The entire supply chain from farmer, to distributor, to restaurant have felt the effects in a devastating way.
The press release named restaurant supply chain distributors like Sysco, Ben E. Keith, and Jake's Finer Foods among others as some who will benefit as well as help to supply restaurants. Other Houston-specific distributors that could benefit and have been affected are: DR Delicacy, Euromid, Selected Fine Foods, not to mention Farm to Table, Brother's Produce, and Black Hill Meats Texas Craft.
So as metal shelving replaced host stands and dining room tables now serve to hold toilet paper and dried linguine by the pound—because the existing empty square footage, devoid of dine-in customers wasn’t adding to the bottom line anyway—ever-resilient restaurateurs rushed to adapt.

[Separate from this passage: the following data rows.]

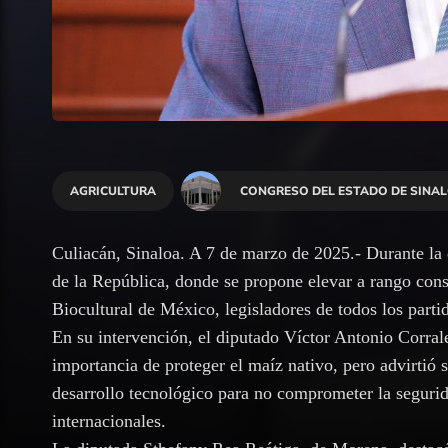
AGRICULTURA
CONGRESO DEL ESTADO DE SINA
Culiacán, Sinaloa. A 7 de marzo de 2025.- Durante la 
de la República, donde se propone elevar a rango cons
Biocultural de México, legisladores de todos los parti
En su intervención, el diputado Víctor Antonio Corral
importancia de proteger el maíz nativo, pero advirtió s
desarrollo tecnológico para no comprometer la segurida
internacionales.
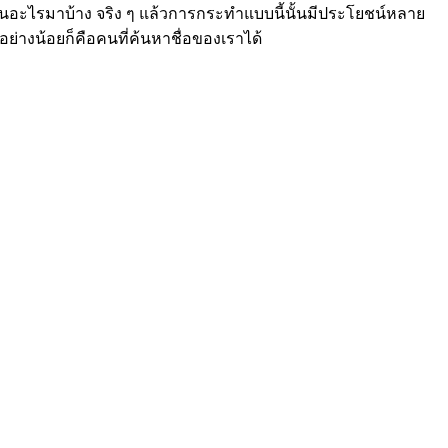
ขึ้นอะไรมาบ้าง จริง ๆ แล้วการกระทำแบบนี้นั้นมีประโยชน์หลาย
อย่างน้อยก็คือคนที่ค้นหาชื่อของเราได้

Retail items were quickly priced and entered into the restaurant’s point of sale; remaining employees were quickly trained on the new protocol.
Chief sanitarian of the Houston Health Department Christopher Sparks stated last week that for a retail operation to sell products repackaged or in their original state they needed to hold a manufacturer license with the Texas Department of State Health Services.
Now, restaurants, or “licensed retail foodservice establishments” may donate or sell food directly to consumers provided such foods are in its original condition, packaging, or presented as received by the retail foodservice license holder."
Regarding the sale of alcohol, on March 18, Governor Abbott issued a waiver that allowed the delivery and sale of beer, wine, and mixed drinks with purchase of food, which applies to all restaurants holding a mixed beverage license. Confusion ensued, as it was discovered that the Texas Alcoholic Beverage Commission did not allow for the sale of mixed beverages, or “pre-mixed” cocktails.
Instead, as stated by the Texas Restaurant Association, as of now, here are the new rules:
“Texas restaurants with a Mixed Beverage (MB) permit can now deliver alcoholic beverages with the following conditions:
• You must have a valid Mixed Beverage (MB) permit.
• Note: a Food and Beverage (FB) certificate is not required.
• The alcohol must be ordered along with food prepared at the restaurant.
• The alcoholic beverages must be in the original, manufacturer-sealed container.
• All distilled spirits served in a manufacturer-sealed container that is 375 milliliters or less.
You cannot sell for curbside, to-go, nor deliver the following;
• Pre-mixed cocktails
• Growlers or crowlers”
The Texas Restaurant Association, has started a platform for people to get in touch with representatives as well ask the governor and Texas Alcoholic Beverage Commission to expand the waiver so that those with a mixed beverage license can mix and seal alcoholic beverages and sell them under the current restrictions. The effort can also be found under the social media push of #Freethemargs.